Assigned task:
Your copy should repeat the data that follows exactly and contain no image.

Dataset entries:

* * * * *

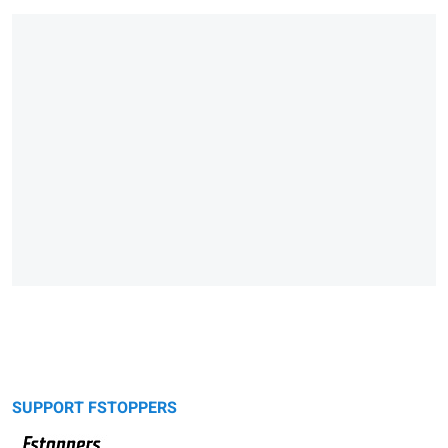
SUPPORT FSTOPPERS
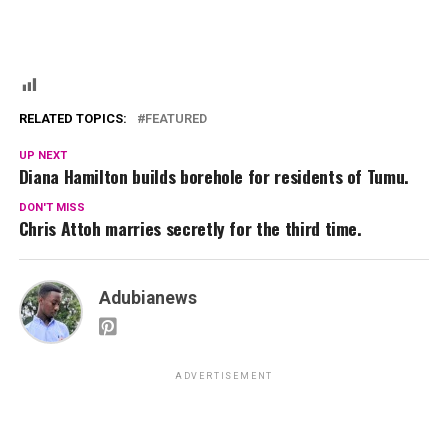
RELATED TOPICS:
FEATURED
UP NEXT
Diana Hamilton builds borehole for residents of Tumu.
DON'T MISS
Chris Attoh marries secretly for the third time.
Adubianews
ADVERTISEMENT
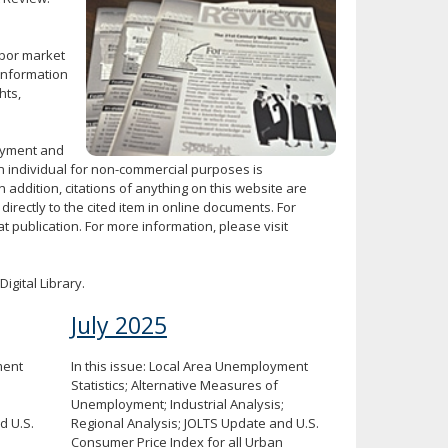
abor market
Information
hts,
loyment and
 individual for non-commercial purposes is
n addition, citations of anything on this website are
directly to the cited item in online documents. For
 publication. For more information, please visit
Digital Library.
July 2025
ment
In this issue: Local Area Unemployment
Statistics; Alternative Measures of
Unemployment; Industrial Analysis;
d U.S.
Regional Analysis; JOLTS Update and U.S.
Consumer Price Index for all Urban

* * * * *

The answer:
SUPPORT FSTOPPERS
RELATED TOPICS:
FEATURED
UP NEXT
Diana Hamilton builds borehole for residents of Tumu.
DON'T MISS
Chris Attoh marries secretly for the third time.
Adubianews
ADVERTISEMENT
abor market
Information
hts,
loyment and
 individual for non-commercial purposes is
n addition, citations of anything on this website are
directly to the cited item in online documents. For
 publication. For more information, please visit
Digital Library.
July 2025
ment
In this issue: Local Area Unemployment
Statistics; Alternative Measures of
Unemployment; Industrial Analysis;
d U.S.
Regional Analysis; JOLTS Update and U.S.
Consumer Price Index for all Urban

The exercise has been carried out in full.